* MATERIALS PROVIDED
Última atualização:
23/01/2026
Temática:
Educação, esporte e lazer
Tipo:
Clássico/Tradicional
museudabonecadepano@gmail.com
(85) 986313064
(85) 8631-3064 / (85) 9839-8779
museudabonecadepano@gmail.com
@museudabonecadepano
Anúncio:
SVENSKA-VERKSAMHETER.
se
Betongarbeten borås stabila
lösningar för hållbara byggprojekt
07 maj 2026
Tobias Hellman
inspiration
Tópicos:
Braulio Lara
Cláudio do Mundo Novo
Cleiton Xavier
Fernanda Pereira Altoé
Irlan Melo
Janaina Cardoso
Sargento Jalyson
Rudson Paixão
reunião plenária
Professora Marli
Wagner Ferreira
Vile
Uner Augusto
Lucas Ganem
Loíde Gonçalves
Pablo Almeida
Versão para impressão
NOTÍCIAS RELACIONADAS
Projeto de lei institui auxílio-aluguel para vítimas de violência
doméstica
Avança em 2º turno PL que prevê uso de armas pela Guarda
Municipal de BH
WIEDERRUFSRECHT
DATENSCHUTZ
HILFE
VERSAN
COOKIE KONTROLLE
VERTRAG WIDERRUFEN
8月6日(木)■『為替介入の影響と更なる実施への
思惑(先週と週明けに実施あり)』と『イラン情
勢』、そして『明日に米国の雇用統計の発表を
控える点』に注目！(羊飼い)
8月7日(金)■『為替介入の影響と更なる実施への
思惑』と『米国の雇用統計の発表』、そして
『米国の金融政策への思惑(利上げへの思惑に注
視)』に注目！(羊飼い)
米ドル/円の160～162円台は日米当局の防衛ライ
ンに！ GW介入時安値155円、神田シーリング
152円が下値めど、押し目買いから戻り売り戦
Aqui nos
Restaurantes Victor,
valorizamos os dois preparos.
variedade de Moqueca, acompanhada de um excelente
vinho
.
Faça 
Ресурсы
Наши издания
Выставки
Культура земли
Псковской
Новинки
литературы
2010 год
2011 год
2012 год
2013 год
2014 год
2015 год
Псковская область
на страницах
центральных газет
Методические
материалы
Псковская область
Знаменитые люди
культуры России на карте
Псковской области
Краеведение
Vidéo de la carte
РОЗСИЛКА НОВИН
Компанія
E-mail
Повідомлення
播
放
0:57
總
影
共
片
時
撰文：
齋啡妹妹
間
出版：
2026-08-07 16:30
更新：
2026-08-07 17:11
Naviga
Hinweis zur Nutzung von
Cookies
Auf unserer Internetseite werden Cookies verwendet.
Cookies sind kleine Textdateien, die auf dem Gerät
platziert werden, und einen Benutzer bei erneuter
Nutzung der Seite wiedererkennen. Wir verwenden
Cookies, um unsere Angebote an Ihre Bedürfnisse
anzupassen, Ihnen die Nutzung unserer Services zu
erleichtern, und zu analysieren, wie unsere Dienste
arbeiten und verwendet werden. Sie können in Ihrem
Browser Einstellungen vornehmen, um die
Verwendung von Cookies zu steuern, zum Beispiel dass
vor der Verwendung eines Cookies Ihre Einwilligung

* TASK REQUIREMENTS
Copy down each line in the entries that has the word "para".

* RESPONSE TO THE EXERCISE
Versão para impressão
Projeto de lei institui auxílio-aluguel para vítimas de violência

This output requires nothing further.